Aunque el interés masivo por este fenómeno no surgió hace mucho, los conocedores del budismo dicen que dista mucho de ser nuevo, y que nos llegó precisamente de la filosofía budista. El consumo consciente de alimentos es lo contrario de la alimentación «automática», en la que se come a la carrera y sin pensar.

La historia del concepto de consumo consciente está estrechamente ligada al crecimiento masivo de la producción a mediados del siglo XX. Durante este periodo surgieron la alta tecnología y las materias primas relativamente baratas, el nivel de demanda de bienes y servicios aumentó espectacularmente… A principios de la década de 1970, el problema de la sobreproducción, las enormes cantidades de productos desechables y de plástico y la eliminación inadecuada de volúmenes cada vez mayores de basura se había agudizado especialmente.

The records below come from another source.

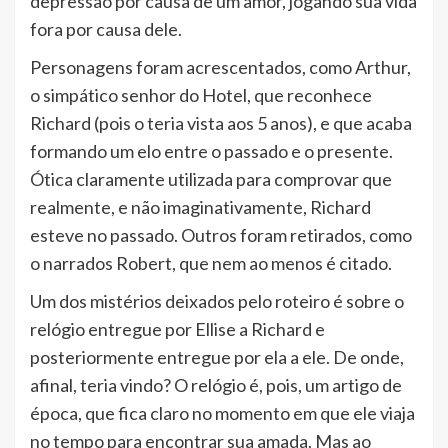
depressão por causa de um amor, jogando sua vida
fora por causa dele.
Personagens foram acrescentados, como Arthur,
o simpático senhor do Hotel, que reconhece
Richard (pois o teria vista aos 5 anos), e que acaba
formando um elo entre o passado e o presente.
Ótica claramente utilizada para comprovar que
realmente, e não imaginativamente, Richard
esteve no passado. Outros foram retirados, como
o narrados Robert, que nem ao menos é citado.
Um dos mistérios deixados pelo roteiro é sobre o
relógio entregue por Ellise a Richard e
posteriormente entregue por ela a ele. De onde,
afinal, teria vindo? O relógio é, pois, um artigo de
época, que fica claro no momento em que ele viaja
no tempo para encontrar sua amada. Mas ao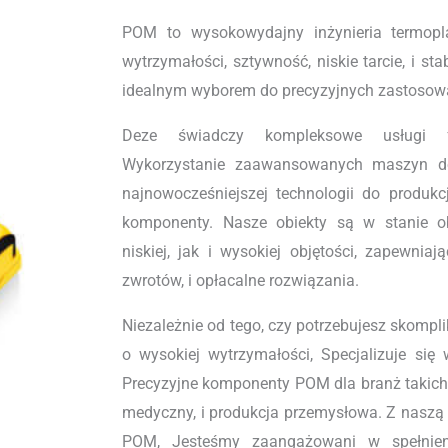
POM to wysokowydajny inżynieria termopl
wytrzymałości, sztywność, niskie tarcie, i s
idealnym wyborem do precyzyjnych zastosow
Deze świadczy kompleksowe usługi 
Wykorzystanie zaawansowanych maszyn d
najnowocześniejszej technologii do produkcj
komponenty. Nasze obiekty są w stanie o
niskiej, jak i wysokiej objętości, zapewniaj
zwrotów, i opłacalne rozwiązania.
Niezależnie od tego, czy potrzebujesz skompl
o wysokiej wytrzymałości, Specjalizuje się
Precyzyjne komponenty POM dla branż takich j
medyczny, i produkcja przemysłowa. Z naszą
POM, Jesteśmy zaangażowani w spełnieni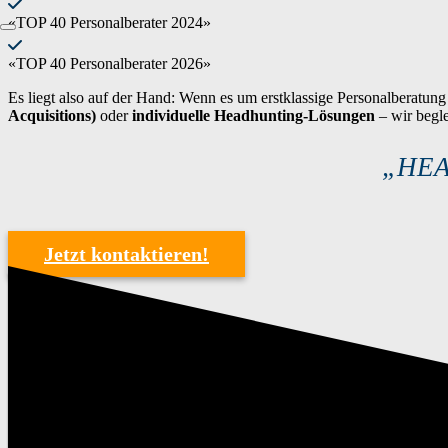
«TOP 40 Personalberater 2024»
«TOP 40 Personalberater 2026»
Es liegt also auf der Hand: Wenn es um erstklassige Personalberatun
Acquisitions)
oder
individuelle Headhunting-Lösungen
– wir begle
„
HEA
Jetzt kontaktieren!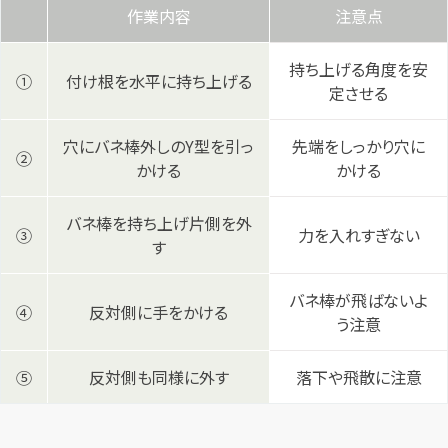
作業内容
注意点
持ち上げる角度を安
①
付け根を水平に持ち上げる
定させる
穴にバネ棒外しのY型を引っ
先端をしっかり穴に
②
かける
かける
バネ棒を持ち上げ片側を外
③
力を入れすぎない
す
バネ棒が飛ばないよ
④
反対側に手をかける
う注意
⑤
反対側も同様に外す
落下や飛散に注意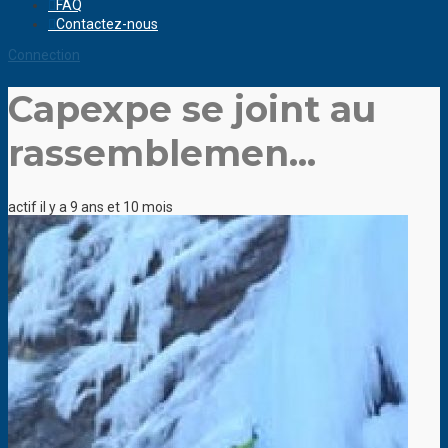
FAQ
Contactez-nous
Connection
Capexpe se joint au
rassemblemen...
actif il y a 9 ans et 10 mois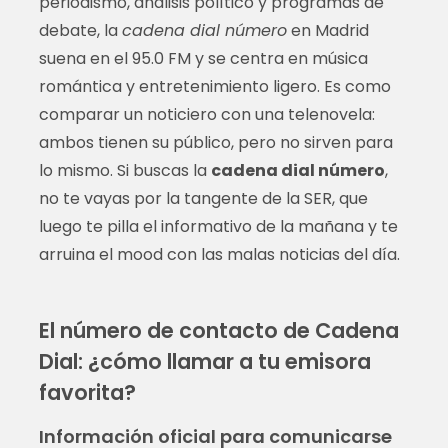
periodismo, análisis político y programas de
debate, la
cadena dial número
en Madrid
suena en el 95.0 FM y se centra en música
romántica y entretenimiento ligero. Es como
comparar un noticiero con una telenovela:
ambos tienen su público, pero no sirven para
lo mismo. Si buscas la
cadena dial número
,
no te vayas por la tangente de la SER, que
luego te pilla el informativo de la mañana y te
arruina el mood con las malas noticias del día.
El número de contacto de Cadena
Dial: ¿cómo llamar a tu emisora
favorita?
Información oficial para comunicarse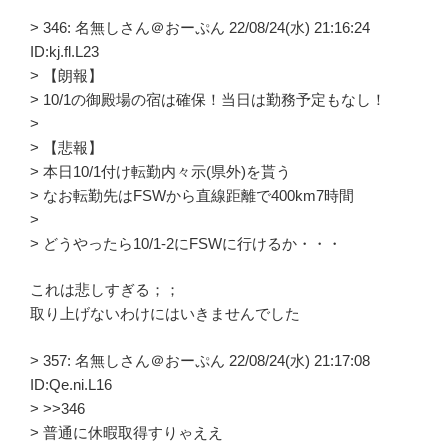
> 346: 名無しさん＠おーぷん 22/08/24(水) 21:16:24
ID:kj.fl.L23
> 【朗報】
> 10/1の御殿場の宿は確保！当日は勤務予定もなし！
>
> 【悲報】
> 本日10/1付け転勤内々示(県外)を貰う
> なお転勤先はFSWから直線距離で400km7時間
>
> どうやったら10/1-2にFSWに行けるか・・・
これは悲しすぎる；；
取り上げないわけにはいきませんでした
> 357: 名無しさん＠おーぷん 22/08/24(水) 21:17:08
ID:Qe.ni.L16
> >>346
> 普通に休暇取得すりゃええ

Los países desarrollados empezaron poco a poco a aplicar los principios del consumo consciente:

  • Reducir el consumo excesivo de recursos naturales y no renovables.
  • Recogida selectiva de residuos y compromiso con una economía circular.
  • Reciclaje y reutilización de materiales reciclables.
  • Utilización de recursos renovables.
  • Fabricación de productos con un ciclo de vida largo.
  • Acumulación de experiencia relevante para las generaciones futuras.

Este planteamiento cuenta ahora con el apoyo de un número creciente de empresas y consumidores en general.